## DATA
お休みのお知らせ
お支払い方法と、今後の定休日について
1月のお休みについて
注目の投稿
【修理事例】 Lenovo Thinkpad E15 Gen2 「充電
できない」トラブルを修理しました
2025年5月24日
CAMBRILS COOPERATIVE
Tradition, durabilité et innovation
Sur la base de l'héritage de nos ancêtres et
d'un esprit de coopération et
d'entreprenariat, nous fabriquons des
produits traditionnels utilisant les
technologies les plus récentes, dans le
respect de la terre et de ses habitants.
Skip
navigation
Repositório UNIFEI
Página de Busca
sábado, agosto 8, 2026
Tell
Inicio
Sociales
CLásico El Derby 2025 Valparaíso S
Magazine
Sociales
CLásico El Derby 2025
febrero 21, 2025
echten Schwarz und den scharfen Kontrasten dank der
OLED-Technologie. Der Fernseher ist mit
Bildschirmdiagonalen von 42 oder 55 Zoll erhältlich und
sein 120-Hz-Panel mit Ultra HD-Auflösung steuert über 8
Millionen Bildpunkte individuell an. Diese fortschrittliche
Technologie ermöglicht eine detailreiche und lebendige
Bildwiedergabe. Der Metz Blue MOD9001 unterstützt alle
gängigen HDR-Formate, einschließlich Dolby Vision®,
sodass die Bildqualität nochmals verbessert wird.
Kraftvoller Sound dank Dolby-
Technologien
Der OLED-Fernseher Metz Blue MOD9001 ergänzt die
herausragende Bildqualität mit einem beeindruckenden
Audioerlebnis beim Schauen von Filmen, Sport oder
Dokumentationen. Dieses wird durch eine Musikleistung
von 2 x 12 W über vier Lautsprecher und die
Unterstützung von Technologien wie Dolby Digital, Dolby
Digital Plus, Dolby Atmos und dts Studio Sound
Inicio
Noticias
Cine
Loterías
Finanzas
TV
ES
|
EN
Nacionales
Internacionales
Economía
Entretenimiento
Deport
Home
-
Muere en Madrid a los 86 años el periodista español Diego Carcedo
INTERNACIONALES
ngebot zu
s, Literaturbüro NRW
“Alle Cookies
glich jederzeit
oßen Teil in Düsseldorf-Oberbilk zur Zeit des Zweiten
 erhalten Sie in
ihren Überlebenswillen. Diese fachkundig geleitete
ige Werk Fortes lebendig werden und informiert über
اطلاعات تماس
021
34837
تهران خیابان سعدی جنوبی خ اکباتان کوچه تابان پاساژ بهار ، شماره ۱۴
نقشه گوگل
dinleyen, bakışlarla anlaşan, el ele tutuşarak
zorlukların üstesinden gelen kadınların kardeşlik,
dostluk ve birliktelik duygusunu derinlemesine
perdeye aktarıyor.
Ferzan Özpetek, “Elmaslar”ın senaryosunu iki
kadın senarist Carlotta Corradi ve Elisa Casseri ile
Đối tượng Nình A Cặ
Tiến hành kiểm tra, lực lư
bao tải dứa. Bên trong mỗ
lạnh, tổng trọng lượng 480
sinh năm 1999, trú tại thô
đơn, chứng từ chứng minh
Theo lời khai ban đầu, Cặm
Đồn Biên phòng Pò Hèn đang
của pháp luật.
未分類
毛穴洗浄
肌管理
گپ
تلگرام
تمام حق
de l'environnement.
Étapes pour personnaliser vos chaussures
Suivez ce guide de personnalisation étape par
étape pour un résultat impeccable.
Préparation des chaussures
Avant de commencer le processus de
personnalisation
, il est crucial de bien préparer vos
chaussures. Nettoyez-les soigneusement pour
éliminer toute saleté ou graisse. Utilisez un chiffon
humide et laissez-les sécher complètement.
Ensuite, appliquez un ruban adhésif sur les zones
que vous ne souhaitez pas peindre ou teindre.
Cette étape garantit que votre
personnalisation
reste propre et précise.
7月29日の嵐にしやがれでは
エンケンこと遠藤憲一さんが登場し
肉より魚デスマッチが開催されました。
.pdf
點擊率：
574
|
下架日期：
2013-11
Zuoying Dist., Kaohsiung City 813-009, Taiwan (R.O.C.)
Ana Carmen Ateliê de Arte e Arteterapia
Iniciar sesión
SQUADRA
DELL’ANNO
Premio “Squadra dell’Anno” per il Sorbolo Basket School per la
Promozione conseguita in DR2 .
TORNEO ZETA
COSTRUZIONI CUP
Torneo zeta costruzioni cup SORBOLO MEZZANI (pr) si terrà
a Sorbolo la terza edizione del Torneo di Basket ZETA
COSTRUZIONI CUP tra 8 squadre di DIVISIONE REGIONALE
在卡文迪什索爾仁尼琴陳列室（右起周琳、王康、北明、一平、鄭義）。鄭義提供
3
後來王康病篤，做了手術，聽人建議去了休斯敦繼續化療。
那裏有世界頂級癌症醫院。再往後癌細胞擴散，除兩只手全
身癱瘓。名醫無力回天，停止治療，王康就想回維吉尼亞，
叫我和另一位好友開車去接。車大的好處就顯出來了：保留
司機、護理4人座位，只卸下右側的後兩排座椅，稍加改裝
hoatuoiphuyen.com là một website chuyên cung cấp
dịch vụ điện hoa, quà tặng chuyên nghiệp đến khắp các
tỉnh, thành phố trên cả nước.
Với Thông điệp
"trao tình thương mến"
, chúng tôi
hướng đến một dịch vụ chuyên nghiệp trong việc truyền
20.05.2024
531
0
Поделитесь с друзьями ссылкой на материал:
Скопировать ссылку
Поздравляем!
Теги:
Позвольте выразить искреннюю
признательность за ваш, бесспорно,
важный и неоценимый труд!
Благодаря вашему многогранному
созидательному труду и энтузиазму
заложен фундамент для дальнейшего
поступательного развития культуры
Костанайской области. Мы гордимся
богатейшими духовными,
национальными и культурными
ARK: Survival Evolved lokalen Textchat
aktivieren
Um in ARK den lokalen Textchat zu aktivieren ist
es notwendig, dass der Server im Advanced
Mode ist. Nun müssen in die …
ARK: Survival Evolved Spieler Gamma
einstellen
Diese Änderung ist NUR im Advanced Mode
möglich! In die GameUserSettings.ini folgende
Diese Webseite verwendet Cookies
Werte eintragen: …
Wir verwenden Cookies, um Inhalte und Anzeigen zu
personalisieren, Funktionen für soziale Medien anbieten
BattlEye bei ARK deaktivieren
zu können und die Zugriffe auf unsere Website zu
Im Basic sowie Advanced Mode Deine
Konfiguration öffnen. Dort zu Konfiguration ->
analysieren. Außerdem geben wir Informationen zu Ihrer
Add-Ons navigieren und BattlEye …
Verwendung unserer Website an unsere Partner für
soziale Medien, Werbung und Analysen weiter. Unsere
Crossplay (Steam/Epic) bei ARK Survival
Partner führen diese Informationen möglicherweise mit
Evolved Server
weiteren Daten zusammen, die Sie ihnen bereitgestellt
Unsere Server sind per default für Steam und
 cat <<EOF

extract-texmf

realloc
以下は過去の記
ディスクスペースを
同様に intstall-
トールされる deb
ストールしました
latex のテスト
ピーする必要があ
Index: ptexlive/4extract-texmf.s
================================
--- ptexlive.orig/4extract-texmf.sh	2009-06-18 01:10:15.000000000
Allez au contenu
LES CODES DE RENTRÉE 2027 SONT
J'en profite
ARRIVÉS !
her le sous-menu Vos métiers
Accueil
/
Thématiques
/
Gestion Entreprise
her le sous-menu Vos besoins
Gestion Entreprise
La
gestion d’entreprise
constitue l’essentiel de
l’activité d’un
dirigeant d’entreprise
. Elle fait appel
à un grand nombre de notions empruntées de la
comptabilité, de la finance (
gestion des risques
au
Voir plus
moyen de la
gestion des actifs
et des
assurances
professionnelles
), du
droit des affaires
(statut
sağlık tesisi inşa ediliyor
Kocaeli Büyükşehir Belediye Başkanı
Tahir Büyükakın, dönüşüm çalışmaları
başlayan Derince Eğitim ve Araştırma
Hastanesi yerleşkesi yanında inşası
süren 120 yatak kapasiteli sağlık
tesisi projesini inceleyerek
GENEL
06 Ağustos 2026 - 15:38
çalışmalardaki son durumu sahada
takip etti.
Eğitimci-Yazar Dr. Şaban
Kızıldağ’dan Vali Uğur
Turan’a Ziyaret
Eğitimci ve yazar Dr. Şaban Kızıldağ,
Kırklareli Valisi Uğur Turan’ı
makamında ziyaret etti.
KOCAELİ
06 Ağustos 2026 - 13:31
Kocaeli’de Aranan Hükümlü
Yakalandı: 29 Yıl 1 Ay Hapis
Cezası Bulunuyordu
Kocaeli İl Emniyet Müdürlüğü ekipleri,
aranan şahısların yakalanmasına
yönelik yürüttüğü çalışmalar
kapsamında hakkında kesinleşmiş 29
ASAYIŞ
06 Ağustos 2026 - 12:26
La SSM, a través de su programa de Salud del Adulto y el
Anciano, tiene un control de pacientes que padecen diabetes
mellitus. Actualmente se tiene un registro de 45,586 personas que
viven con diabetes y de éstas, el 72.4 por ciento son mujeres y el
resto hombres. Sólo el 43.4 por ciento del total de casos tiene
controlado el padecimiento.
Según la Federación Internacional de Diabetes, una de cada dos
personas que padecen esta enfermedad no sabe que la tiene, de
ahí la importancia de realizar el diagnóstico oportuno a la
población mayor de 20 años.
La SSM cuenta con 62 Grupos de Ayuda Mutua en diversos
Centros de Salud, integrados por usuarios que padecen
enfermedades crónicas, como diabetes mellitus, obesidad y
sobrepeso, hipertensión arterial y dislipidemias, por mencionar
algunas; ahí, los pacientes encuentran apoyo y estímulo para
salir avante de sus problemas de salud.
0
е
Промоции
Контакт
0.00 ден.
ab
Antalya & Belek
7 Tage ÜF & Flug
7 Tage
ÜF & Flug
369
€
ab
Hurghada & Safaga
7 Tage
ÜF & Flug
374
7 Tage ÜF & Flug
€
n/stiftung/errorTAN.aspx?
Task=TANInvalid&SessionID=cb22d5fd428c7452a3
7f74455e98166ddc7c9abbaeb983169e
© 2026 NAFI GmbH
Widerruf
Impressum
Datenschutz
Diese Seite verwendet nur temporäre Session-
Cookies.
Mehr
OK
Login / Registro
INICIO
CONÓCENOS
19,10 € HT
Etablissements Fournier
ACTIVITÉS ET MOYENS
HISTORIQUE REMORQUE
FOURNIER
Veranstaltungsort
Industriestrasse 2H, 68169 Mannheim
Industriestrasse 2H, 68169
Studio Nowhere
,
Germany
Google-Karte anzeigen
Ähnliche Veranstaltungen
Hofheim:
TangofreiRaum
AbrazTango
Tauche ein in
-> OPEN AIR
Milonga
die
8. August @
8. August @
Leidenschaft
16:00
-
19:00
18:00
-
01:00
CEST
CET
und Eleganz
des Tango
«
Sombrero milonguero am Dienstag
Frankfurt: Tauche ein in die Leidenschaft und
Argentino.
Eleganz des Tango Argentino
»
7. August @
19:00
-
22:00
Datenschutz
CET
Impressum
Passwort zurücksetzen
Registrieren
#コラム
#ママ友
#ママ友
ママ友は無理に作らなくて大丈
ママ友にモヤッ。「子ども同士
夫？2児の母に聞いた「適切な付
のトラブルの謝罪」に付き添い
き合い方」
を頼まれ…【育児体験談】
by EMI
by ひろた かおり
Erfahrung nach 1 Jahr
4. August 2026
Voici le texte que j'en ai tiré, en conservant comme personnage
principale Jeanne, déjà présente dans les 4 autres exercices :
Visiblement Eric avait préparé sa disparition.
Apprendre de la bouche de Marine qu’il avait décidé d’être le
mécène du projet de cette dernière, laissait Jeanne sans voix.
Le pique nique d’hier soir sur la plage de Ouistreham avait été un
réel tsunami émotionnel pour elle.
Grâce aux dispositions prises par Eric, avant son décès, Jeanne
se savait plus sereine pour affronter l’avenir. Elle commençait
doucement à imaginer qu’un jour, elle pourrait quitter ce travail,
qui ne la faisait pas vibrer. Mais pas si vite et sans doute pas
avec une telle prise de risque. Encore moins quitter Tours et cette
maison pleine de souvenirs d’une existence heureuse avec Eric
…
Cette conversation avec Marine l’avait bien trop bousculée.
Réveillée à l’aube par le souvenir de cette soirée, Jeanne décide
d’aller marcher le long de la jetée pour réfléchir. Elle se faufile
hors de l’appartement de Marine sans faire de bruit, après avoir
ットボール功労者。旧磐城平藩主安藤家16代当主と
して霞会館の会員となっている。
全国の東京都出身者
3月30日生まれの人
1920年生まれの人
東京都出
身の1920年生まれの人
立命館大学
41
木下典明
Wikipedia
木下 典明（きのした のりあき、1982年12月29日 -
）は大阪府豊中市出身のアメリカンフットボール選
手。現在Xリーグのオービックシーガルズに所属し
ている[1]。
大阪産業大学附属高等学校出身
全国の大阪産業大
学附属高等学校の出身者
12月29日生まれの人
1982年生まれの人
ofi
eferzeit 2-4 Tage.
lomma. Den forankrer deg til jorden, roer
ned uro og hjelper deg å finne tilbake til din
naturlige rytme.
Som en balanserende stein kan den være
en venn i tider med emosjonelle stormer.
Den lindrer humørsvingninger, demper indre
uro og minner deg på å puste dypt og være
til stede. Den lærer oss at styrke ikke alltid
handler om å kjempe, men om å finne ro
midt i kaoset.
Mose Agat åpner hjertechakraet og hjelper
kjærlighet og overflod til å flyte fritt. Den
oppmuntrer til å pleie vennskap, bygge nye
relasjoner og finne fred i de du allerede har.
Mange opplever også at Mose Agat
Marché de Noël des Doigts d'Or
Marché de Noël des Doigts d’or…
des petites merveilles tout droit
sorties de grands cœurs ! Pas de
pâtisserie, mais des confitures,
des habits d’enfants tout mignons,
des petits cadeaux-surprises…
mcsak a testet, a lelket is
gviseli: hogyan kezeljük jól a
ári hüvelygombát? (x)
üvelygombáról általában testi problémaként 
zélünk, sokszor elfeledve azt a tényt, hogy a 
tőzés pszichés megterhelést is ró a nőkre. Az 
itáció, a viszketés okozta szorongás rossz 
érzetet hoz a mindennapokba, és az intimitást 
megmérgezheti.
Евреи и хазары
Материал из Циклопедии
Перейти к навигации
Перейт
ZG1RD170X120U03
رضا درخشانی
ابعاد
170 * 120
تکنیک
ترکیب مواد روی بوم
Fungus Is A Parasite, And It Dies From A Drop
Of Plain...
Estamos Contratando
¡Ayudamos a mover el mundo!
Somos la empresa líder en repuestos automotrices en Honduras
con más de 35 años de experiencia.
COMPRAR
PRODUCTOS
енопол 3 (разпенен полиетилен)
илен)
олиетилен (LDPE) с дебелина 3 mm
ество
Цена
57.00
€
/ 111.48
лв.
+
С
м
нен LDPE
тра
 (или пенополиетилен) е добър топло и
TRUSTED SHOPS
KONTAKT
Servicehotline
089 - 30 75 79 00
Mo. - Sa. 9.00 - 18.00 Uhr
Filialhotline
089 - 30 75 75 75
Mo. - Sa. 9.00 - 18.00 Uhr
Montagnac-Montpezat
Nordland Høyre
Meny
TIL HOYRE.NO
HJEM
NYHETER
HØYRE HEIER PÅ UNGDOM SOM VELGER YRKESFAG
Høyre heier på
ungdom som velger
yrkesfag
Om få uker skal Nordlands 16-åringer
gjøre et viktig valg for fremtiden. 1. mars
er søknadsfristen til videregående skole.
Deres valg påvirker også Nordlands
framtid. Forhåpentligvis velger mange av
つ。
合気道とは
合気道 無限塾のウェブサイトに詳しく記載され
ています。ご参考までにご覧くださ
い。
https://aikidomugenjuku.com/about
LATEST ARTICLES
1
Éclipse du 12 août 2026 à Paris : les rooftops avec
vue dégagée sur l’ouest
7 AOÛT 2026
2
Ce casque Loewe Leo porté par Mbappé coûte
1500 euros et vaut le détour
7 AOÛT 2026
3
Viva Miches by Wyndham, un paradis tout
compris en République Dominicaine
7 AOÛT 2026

## TASK DETAILS
Reproduce, word for word and in full, only the lines above that start at the line with "Servicehotline" and run through the line with "Viva Miches by Wyndham, un paradis tout", both ends included.

## ANSWER BELOW
Servicehotline
089 - 30 75 79 00
Mo. - Sa. 9.00 - 18.00 Uhr
Filialhotline
089 - 30 75 75 75
Mo. - Sa. 9.00 - 18.00 Uhr
Montagnac-Montpezat
Nordland Høyre
Meny
TIL HOYRE.NO
HJEM
NYHETER
HØYRE HEIER PÅ UNGDOM SOM VELGER YRKESFAG
Høyre heier på
ungdom som velger
yrkesfag
Om få uker skal Nordlands 16-åringer
gjøre et viktig valg for fremtiden. 1. mars
er søknadsfristen til videregående skole.
Deres valg påvirker også Nordlands
framtid. Forhåpentligvis velger mange av
つ。
合気道とは
合気道 無限塾のウェブサイトに詳しく記載され
ています。ご参考までにご覧くださ
い。
https://aikidomugenjuku.com/about
LATEST ARTICLES
1
Éclipse du 12 août 2026 à Paris : les rooftops avec
vue dégagée sur l’ouest
7 AOÛT 2026
2
Ce casque Loewe Leo porté par Mbappé coûte
1500 euros et vaut le détour
7 AOÛT 2026
3
Viva Miches by Wyndham, un paradis tout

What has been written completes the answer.